* [Task goal]: Which lines in the data below contain the word "yang"? Pull each of them out.
[Opening Records to use section]
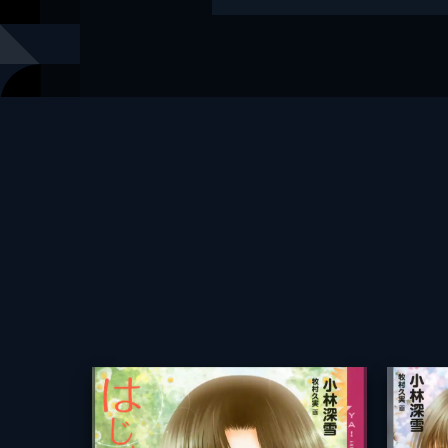
出版社
講談社
レーベル
YA! ENTE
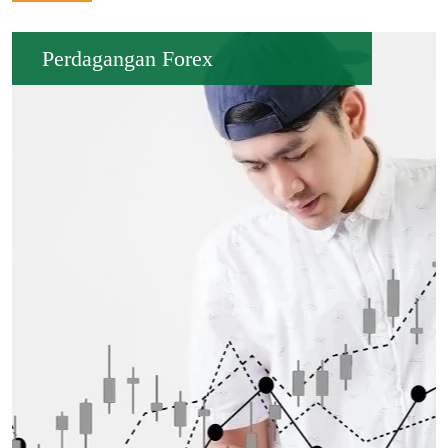
Perdagangan Forex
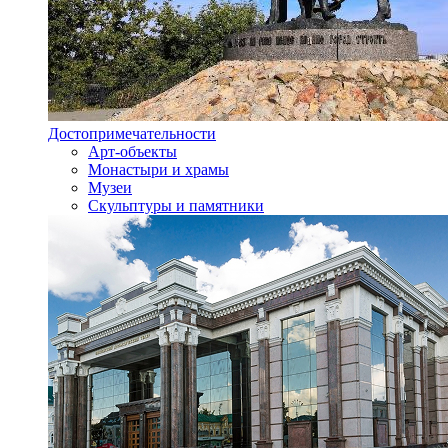
Достопримечательности
Арт-объекты
Монастыри и храмы
Музеи
Скульптуры и памятники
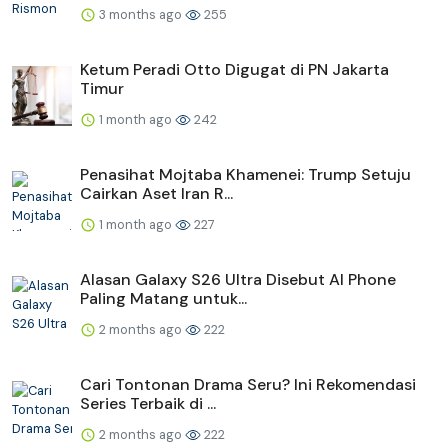
3 months ago
255
Ketum Peradi Otto Digugat di PN Jakarta
Timur
1 month ago
242
Penasihat Mojtaba Khamenei: Trump Setuju
Cairkan Aset Iran R...
1 month ago
227
Alasan Galaxy S26 Ultra Disebut AI Phone
Paling Matang untuk...
2 months ago
222
Cari Tontonan Drama Seru? Ini Rekomendasi
Series Terbaik di ...
2 months ago
222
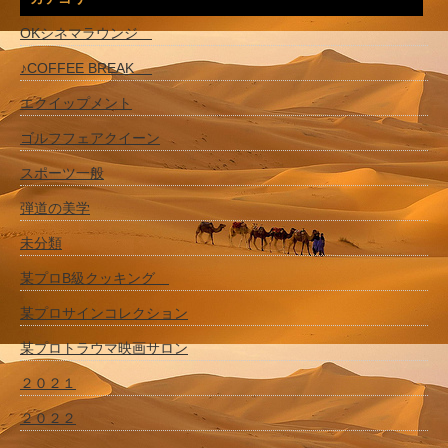
OKシネマラウンジ
♪COFFEE BREAK
エクイップメント
ゴルフフェアクイーン
スポーツ一般
弾道の美学
未分類
某プロB級クッキング
某プロサインコレクション
某プロトラウマ映画サロン
２０２１
２０２２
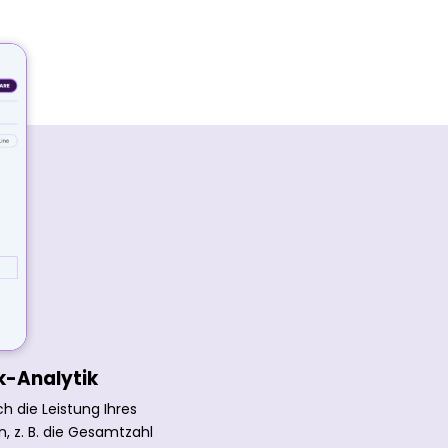
k-Analytik
ch die Leistung Ihres
n, z. B. die Gesamtzahl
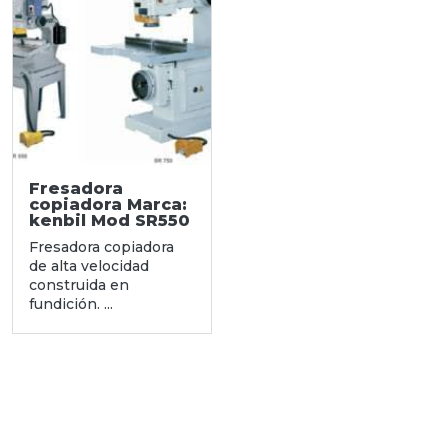
Fresadora
copiadora Marca:
kenbil Mod SR550
Fresadora copiadora
de alta velocidad
construida en
fundición. ...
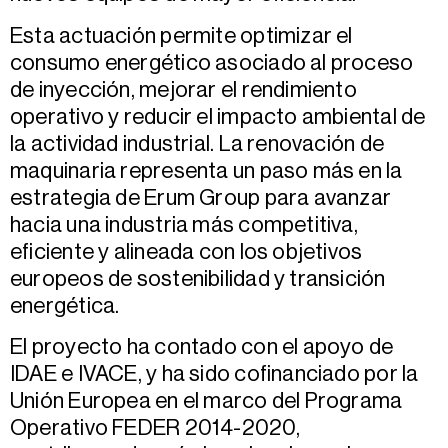
Esta actuación permite optimizar el
consumo energético asociado al proceso
de inyección, mejorar el rendimiento
operativo y reducir el impacto ambiental de
la actividad industrial. La renovación de
maquinaria representa un paso más en la
estrategia de Erum Group para avanzar
hacia una industria más competitiva,
eficiente y alineada con los objetivos
europeos de sostenibilidad y transición
energética.
El proyecto ha contado con el apoyo de
IDAE e IVACE, y ha sido cofinanciado por la
Unión Europea en el marco del Programa
Operativo FEDER 2014-2020,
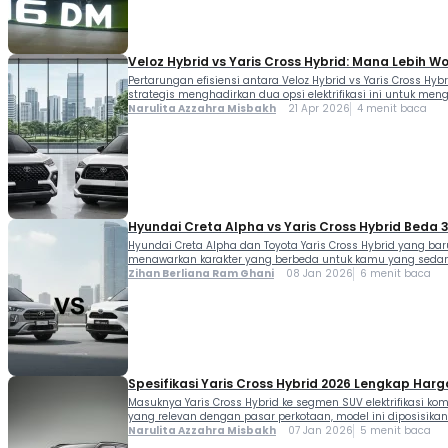
Veloz Hybrid vs Yaris Cross Hybrid: Mana Lebih Wo
Pertarungan efisiensi antara Veloz Hybrid vs Yaris Cross H
strategis menghadirkan dua opsi elektrifikasi ini untuk m
Narulita Azzahra Misbakh
21 Apr 2026
4 menit baca
Hyundai Creta Alpha vs Yaris Cross Hybrid Beda 
Hyundai Creta Alpha dan Toyota Yaris Cross Hybrid yang b
menawarkan karakter yang berbeda untuk kamu yang sedang 
Zihan Berliana Ram Ghani
08 Jan 2026
6 menit baca
Spesifikasi Yaris Cross Hybrid 2026 Lengkap Harga
Masuknya Yaris Cross Hybrid ke segmen SUV elektrifikasi k
yang relevan dengan pasar perkotaan, model ini diposisika
Hybrid […]
Narulita Azzahra Misbakh
07 Jan 2026
5 menit baca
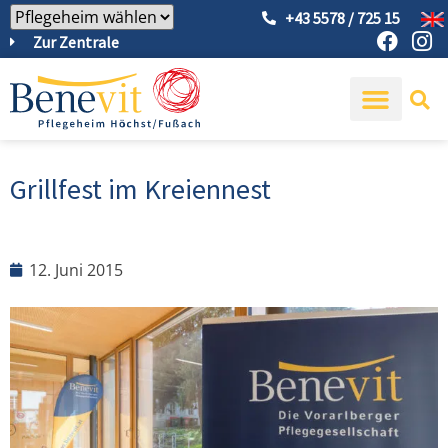
+43 5578 / 725 15
Zur Zentrale
Grillfest im Kreiennest
12. Juni 2015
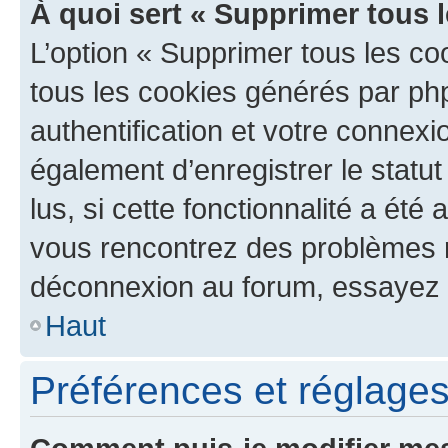
À quoi sert « Supprimer tous 
L’option « Supprimer tous les co
tous les cookies générés par ph
authentification et votre connex
également d’enregistrer le statu
lus, si cette fonctionnalité a été 
vous rencontrez des problèmes 
déconnexion au forum, essayez 
Haut
Préférences et réglages 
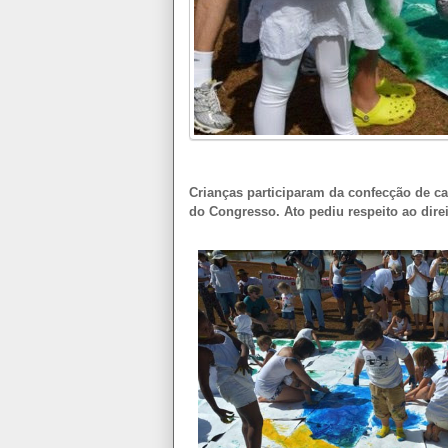
Crianças participaram da confecção de c
do Congresso. Ato pediu respeito ao direi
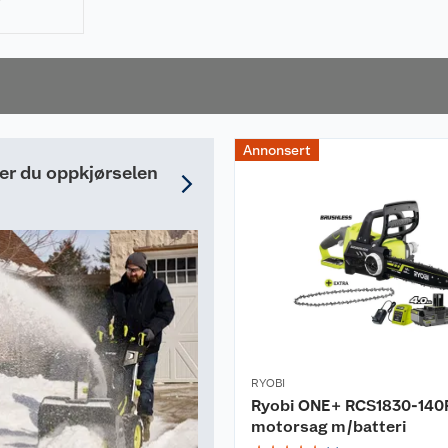
 raskt, og
nelt
Annonsert
der du oppkjørselen
RYOBI
Ryobi ONE+ RCS1830-140
motorsag m/batteri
[Closing Records to use section]
* [Answer to this problem]:
Hyundai Creta Alpha dan Toyota Yaris Cross Hybrid yang b
menawarkan karakter yang berbeda untuk kamu yang sedang 
yang relevan dengan pasar perkotaan, model ini diposisika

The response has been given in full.